## What you are asked to do
What you should give back is every line from the one containing "Faune et flore sur le Causse de Martel" through the last line of the records below, word for word and without pictures.

## Given entries
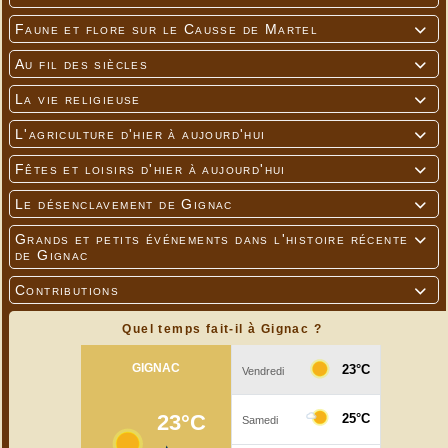
---
Faune et flore sur le Causse de Martel

Au fil des siècles

La vie religieuse

L'agriculture d'hier à aujourd'hui

Fêtes et loisirs d'hier à aujourd'hui

Le désenclavement de Gignac

Grands et petits événements dans l'histoire récente

de Gignac
---
Contributions

Quel temps fait-il à Gignac ?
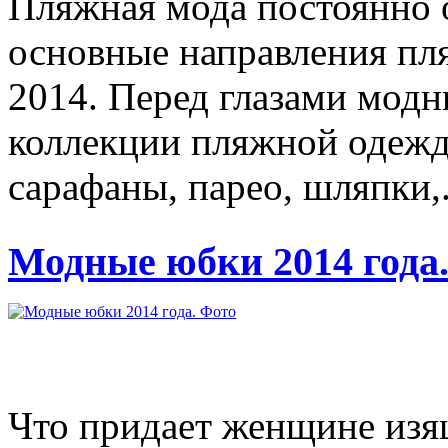
Пляжная мода постоянно 
основные направления пл
2014. Перед глазами модн
коллекции пляжной одежд
сарафаны, парео, шляпки,.
Модные юбки 2014 года
Что придает женщине изя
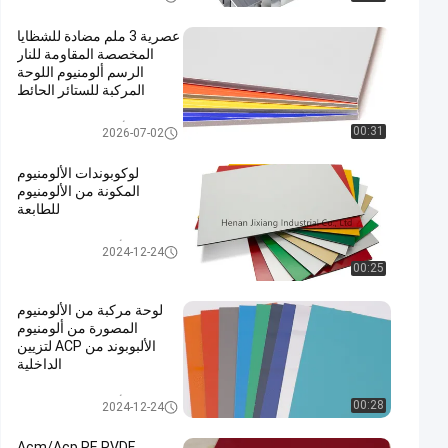
عصرية 3 ملم مضادة للشظايا
المخصصة المقاومة للنار
الرسم ألومنيوم اللوحة
المركبة للستائر الحائط
لوح الألمنيوم المركب PVDF
00:31
2026-07-02
لوكوبوندات الألومنيوم
المكونة من الألومنيوم
للطابعة
الألومنيوم لوحة المركبة
2024-12-24
00:25
لوحة مركبة من الألومنيوم
المصورة من ألومنيوم
الألبوبوند من ACP لتزيين
الداخلية
الألومنيوم لوحة المركبة
00:28
2024-12-24
Acm/Acp PE PVDF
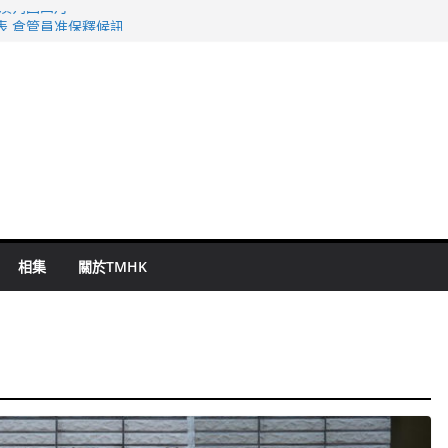
旬漢判囚四月
表 倉管員准保釋候訊
祖雲達斯挫車路士
 國泰：下半年油價續波動
命 警方：下週起嚴打交通違例
相集
關於TMHK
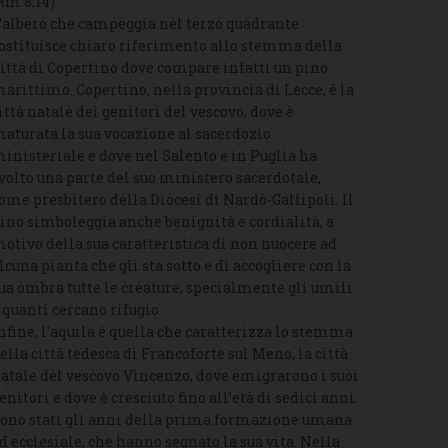
Rm 8,14).
’albero che campeggia nel terzo quadrante
ostituisce chiaro riferimento allo stemma della
ittà di Copertino dove compare infatti un pino
arittimo. Copertino, nella provincia di Lecce, è la
ittà natale dei genitori del vescovo, dove è
aturata la sua vocazione al sacerdozio
inisteriale e dove nel Salento e in Puglia ha
volto una parte del suo ministero sacerdotale,
ome presbitero della Diocesi di Nardò-Gallipoli. Il
ino simboleggia anche benignità e cordialità, a
otivo della sua caratteristica di non nuocere ad
lcuna pianta che gli sta sotto e di accogliere con la
ua ombra tutte le creature, specialmente gli umili
 quanti cercano rifugio.
nfine, l’aquila è quella che caratterizza lo stemma
ella città tedesca di Francoforte sul Meno, la città
atale del vescovo Vincenzo, dove emigrarono i suoi
enitori e dove è cresciuto fino all’età di sedici anni.
ono stati gli anni della prima formazione umana
d ecclesiale, che hanno segnato la sua vita. Nella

## Your response
Faune et flore sur le Causse de Martel

Au fil des siècles

La vie religieuse

L'agriculture d'hier à aujourd'hui

Fêtes et loisirs d'hier à aujourd'hui

Le désenclavement de Gignac

Grands et petits événements dans l'histoire récente

de Gignac
---
Contributions

Quel temps fait-il à Gignac ?
Пляжная мода постоянно 
основные направления пл
2014. Перед глазами модн
коллекции пляжной одежд
сарафаны, парео, шляпки,.
Модные юбки 2014 года
Что придает женщине изя
عصرية 3 ملم مضادة للشظايا
المخصصة المقاومة للنار
الرسم ألومنيوم اللوحة
المركبة للستائر الحائط
لوح الألمنيوم المركب PVDF
00:31
2026-07-02
لوكوبوندات الألومنيوم
المكونة من الألومنيوم
للطابعة
الألومنيوم لوحة المركبة
2024-12-24
00:25
لوحة مركبة من الألومنيوم
المصورة من ألومنيوم
الألبوبوند من ACP لتزيين
الداخلية
الألومنيوم لوحة المركبة
00:28
2024-12-24
Acm/Acp PE PVDF
旬漢判囚四月
表 倉管員准保釋候訊
祖雲達斯挫車路士
 國泰：下半年油價續波動
命 警方：下週起嚴打交通違例
相集
關於TMHK
Rm 8,14).
’albero che campeggia nel terzo quadrante
ostituisce chiaro riferimento allo stemma della
ittà di Copertino dove compare infatti un pino
arittimo. Copertino, nella provincia di Lecce, è la
ittà natale dei genitori del vescovo, dove è
aturata la sua vocazione al sacerdozio
inisteriale e dove nel Salento e in Puglia ha
volto una parte del suo ministero sacerdotale,
ome presbitero della Diocesi di Nardò-Gallipoli. Il
ino simboleggia anche benignità e cordialità, a
otivo della sua caratteristica di non nuocere ad
lcuna pianta che gli sta sotto e di accogliere con la
ua ombra tutte le creature, specialmente gli umili
 quanti cercano rifugio.
nfine, l’aquila è quella che caratterizza lo stemma
ella città tedesca di Francoforte sul Meno, la città
atale del vescovo Vincenzo, dove emigrarono i suoi
enitori e dove è cresciuto fino all’età di sedici anni.
ono stati gli anni della prima formazione umana
d ecclesiale, che hanno segnato la sua vita. Nella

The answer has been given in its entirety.